EXERCISE: Your copy should match the records exactly, apart from the pictures, which stay out.

Extracted data entries
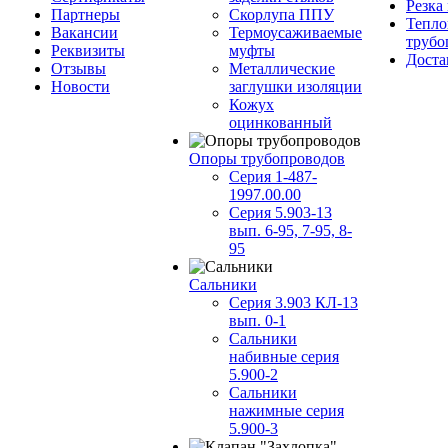
Резка
Партнеры
Скорлупа ППУ
Тепло
Вакансии
Термоусаживаемые
трубо
Реквизиты
муфты
Доста
Отзывы
Металлические
Новости
заглушки изоляции
Кожух
оцинкованный
Опоры трубопроводов
Серия 1-487-
1997.00.00
Серия 5.903-13
вып. 6-95, 7-95, 8-
95
Сальники
Серия 3.903 КЛ-13
вып. 0-1
Сальники
набивные серия
5.900-2
Сальники
нажимные серия
5.900-3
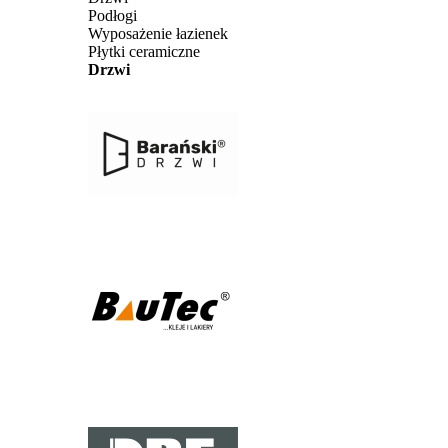
Podłogi
Wyposażenie łazienek
Płytki ceramiczne
Drzwi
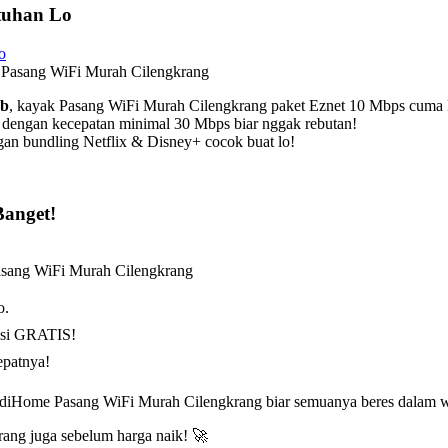
tuhan Lo
 Pasang WiFi Murah Cilengkrang
Rb
, kayak Pasang WiFi Murah Cilengkrang paket Eznet 10 Mbps cuma
dengan kecepatan minimal 30 Mbps biar nggak rebutan!
an bundling Netflix & Disney+ cocok buat lo!
anget!
asang WiFi Murah Cilengkrang
o.
asi GRATIS!
epatnya!
ndiHome Pasang WiFi Murah Cilengkrang biar semuanya beres dalam w
ang juga sebelum harga naik! 🚀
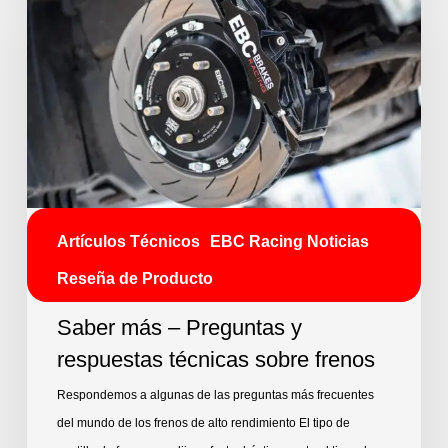
Artículos Técnicos
EBC Racing Noticias
Reseña de Producto
Saber más – Preguntas y
respuestas técnicas sobre frenos
Respondemos a algunas de las preguntas más frecuentes
del mundo de los frenos de alto rendimiento El tipo de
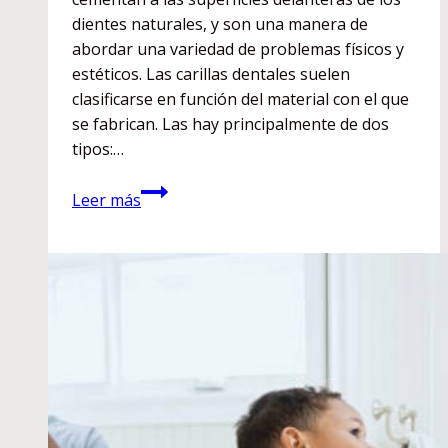
dientes naturales, y son una manera de
abordar una variedad de problemas físicos y
estéticos. Las carillas dentales suelen
clasificarse en función del material con el que
se fabrican. Las hay principalmente de dos
tipos:…
¿Qué
Leer más
beneficios
presentan
las
carillas
dentales
frente
a
otros
tratamientos?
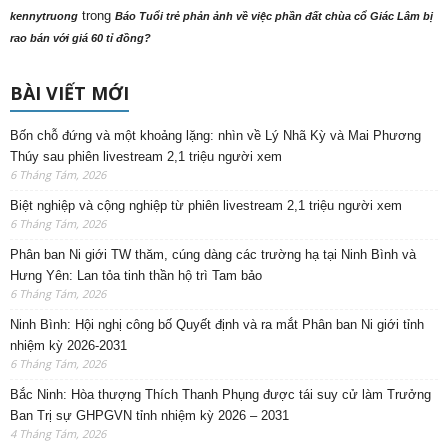
trong
kennytruong
Báo Tuổi trẻ phản ảnh về việc phần đất chùa cổ Giác Lâm bị
rao bán với giá 60 tỉ đồng?
BÀI VIẾT MỚI
Bốn chỗ đứng và một khoảng lặng: nhìn về Lý Nhã Kỳ và Mai Phương
Thúy sau phiên livestream 2,1 triệu người xem
6 Tháng Tám, 2026
Biệt nghiệp và cộng nghiệp từ phiên livestream 2,1 triệu người xem
6 Tháng Tám, 2026
Phân ban Ni giới TW thăm, cúng dàng các trường hạ tại Ninh Bình và
Hưng Yên: Lan tỏa tinh thần hộ trì Tam bảo
6 Tháng Tám, 2026
Ninh Bình: Hội nghị công bố Quyết định và ra mắt Phân ban Ni giới tỉnh
nhiệm kỳ 2026-2031
6 Tháng Tám, 2026
Bắc Ninh: Hòa thượng Thích Thanh Phụng được tái suy cử làm Trưởng
Ban Trị sự GHPGVN tỉnh nhiệm kỳ 2026 – 2031
4 Tháng Tám, 2026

THE ANSWER:
Резка
Партнеры
Скорлупа ППУ
Тепло
Вакансии
Термоусаживаемые
трубо
Реквизиты
муфты
Доста
Отзывы
Металлические
Новости
заглушки изоляции
Кожух
оцинкованный
Опоры трубопроводов
Серия 1-487-
1997.00.00
Серия 5.903-13
вып. 6-95, 7-95, 8-
95
Сальники
Серия 3.903 КЛ-13
вып. 0-1
Сальники
набивные серия
5.900-2
Сальники
нажимные серия
5.900-3
Podłogi
Wyposażenie łazienek
Płytki ceramiczne
Drzwi
tuhan Lo
 Pasang WiFi Murah Cilengkrang
Rb
, kayak Pasang WiFi Murah Cilengkrang paket Eznet 10 Mbps cuma
dengan kecepatan minimal 30 Mbps biar nggak rebutan!
an bundling Netflix & Disney+ cocok buat lo!
anget!
asang WiFi Murah Cilengkrang
o.
asi GRATIS!
epatnya!
ndiHome Pasang WiFi Murah Cilengkrang biar semuanya beres dalam w
ang juga sebelum harga naik! 🚀
Artículos Técnicos
EBC Racing Noticias
Reseña de Producto
Saber más – Preguntas y
respuestas técnicas sobre frenos
Respondemos a algunas de las preguntas más frecuentes
del mundo de los frenos de alto rendimiento El tipo de
dientes naturales, y son una manera de
abordar una variedad de problemas físicos y
estéticos. Las carillas dentales suelen
clasificarse en función del material con el que
se fabrican. Las hay principalmente de dos
tipos:…
¿Qué
Leer más
beneficios
presentan
las
carillas
dentales
frente
a
otros
tratamientos?
trong
kennytruong
Báo Tuổi trẻ phản ảnh về việc phần đất chùa cổ Giác Lâm bị
rao bán với giá 60 tỉ đồng?
BÀI VIẾT MỚI
Bốn chỗ đứng và một khoảng lặng: nhìn về Lý Nhã Kỳ và Mai Phương
Thúy sau phiên livestream 2,1 triệu người xem
6 Tháng Tám, 2026
Biệt nghiệp và cộng nghiệp từ phiên livestream 2,1 triệu người xem
6 Tháng Tám, 2026
Phân ban Ni giới TW thăm, cúng dàng các trường hạ tại Ninh Bình và
Hưng Yên: Lan tỏa tinh thần hộ trì Tam bảo
6 Tháng Tám, 2026
Ninh Bình: Hội nghị công bố Quyết định và ra mắt Phân ban Ni giới tỉnh
nhiệm kỳ 2026-2031
6 Tháng Tám, 2026
Bắc Ninh: Hòa thượng Thích Thanh Phụng được tái suy cử làm Trưởng
Ban Trị sự GHPGVN tỉnh nhiệm kỳ 2026 – 2031
4 Tháng Tám, 2026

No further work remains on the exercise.